Re: Using quicksort for every external sort run

From: Peter Geoghegan <pg(at)heroku(dot)com>
To: Simon Riggs <simon(at)2ndquadrant(dot)com>
Cc: Pg Hackers <pgsql-hackers(at)postgresql(dot)org>, Heikki Linnakangas <hlinnaka(at)iki(dot)fi>, Robert Haas <robertmhaas(at)gmail(dot)com>
Subject: Re: Using quicksort for every external sort run
Date: 2015-08-20 17:41:36
Message-ID: CAM3SWZSBFNwoEM8hb4VxbNS5H2gg-f_s84j=Bzpi_gt-qA4KMQ@mail.gmail.com
Views: Raw Message | Whole Thread | Download mbox | Resend email
Thread:
Lists: pgsql-hackers

On Thu, Aug 20, 2015 at 8:15 AM, Simon Riggs <simon(at)2ndquadrant(dot)com> wrote:
> On 20 August 2015 at 03:24, Peter Geoghegan <pg(at)heroku(dot)com> wrote:
>>
>>
>> The patch is ~3.25x faster than master
>
>
> I've tried to read this post twice and both times my work_mem overflowed.
> ;-)
>
> Can you summarize what this patch does?
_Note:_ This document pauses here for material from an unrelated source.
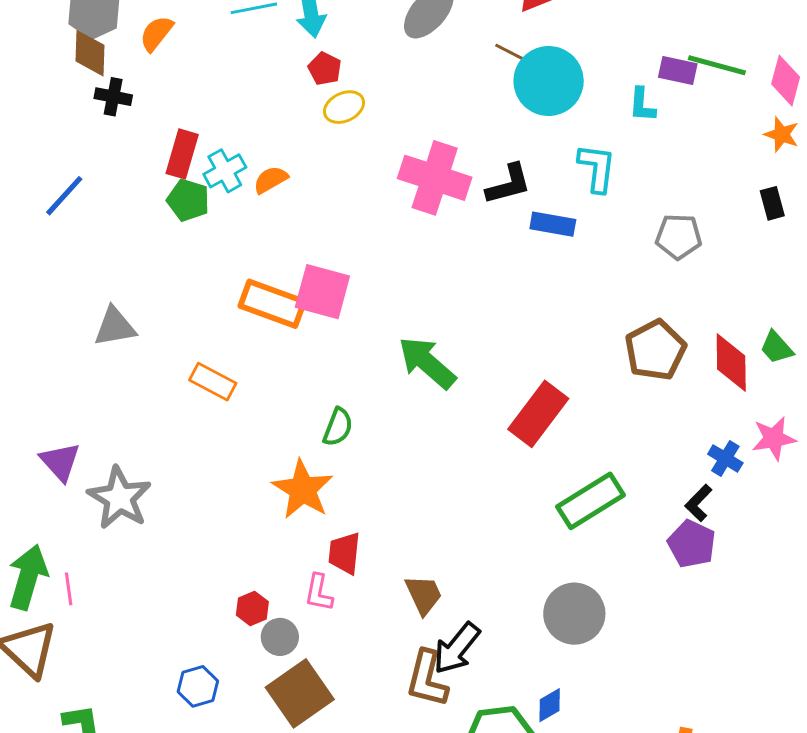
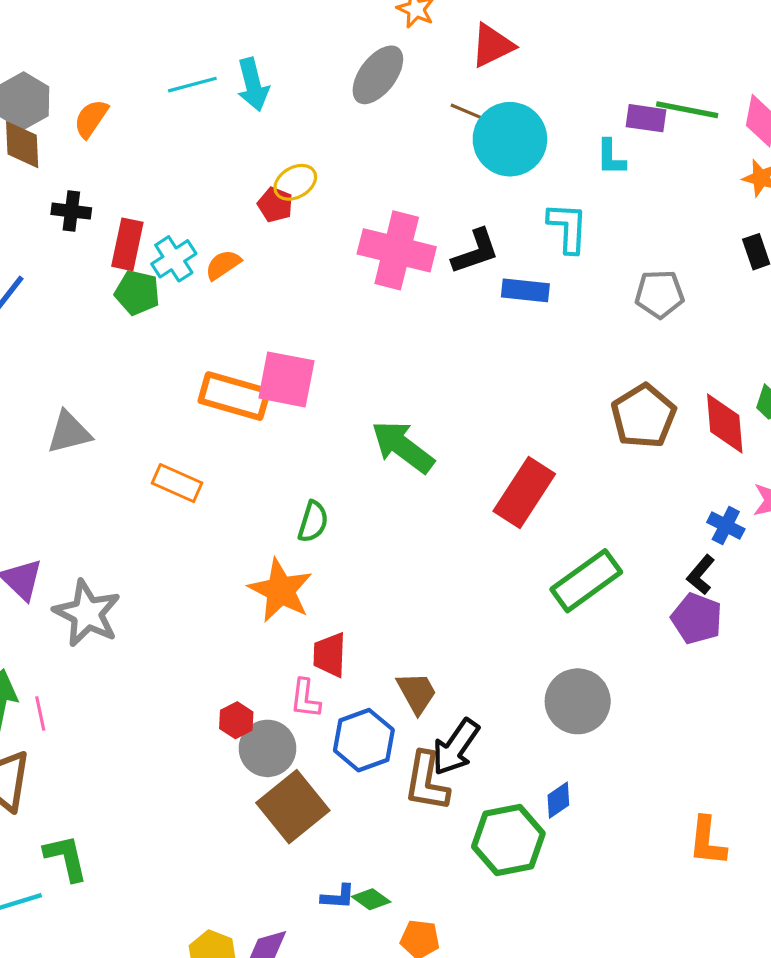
red pentagon: (325, 69) -> (275, 205), moved
black cross: (113, 97) -> (71, 211), moved
gray circle: (280, 637) -> (268, 748), size x1.4
blue hexagon: (198, 686) -> (364, 740), moved, size x1.4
I understand clearly what it doesn't
> do...

The most important thing that it does is always quicksort runs, that
are formed by simply filling work_mem with tuples in no particular
order, rather than trying to make runs that are twice as large as
work_mem on average. That's what the ~3.25x improvement concerned.
That's actually a significantly simpler algorithm than replacement
selection, and appears to be much faster. You might even say that it's
a dumb algorithm, because it is less sophisticated than replacement
selection. However, replacement selection tends to use CPU caches very
poorly, while its traditional advantages have become dramatically less
important due to large main memory sizes in particular. Also, it hurts
that we don't currently dump tuples in batches, for several reasons.
Better to do memory intense operations in batch, rather than having a
huge inner loop, in order to minimize or prevent instruction cache
misses. And we can better take advantage of asynchronous I/O.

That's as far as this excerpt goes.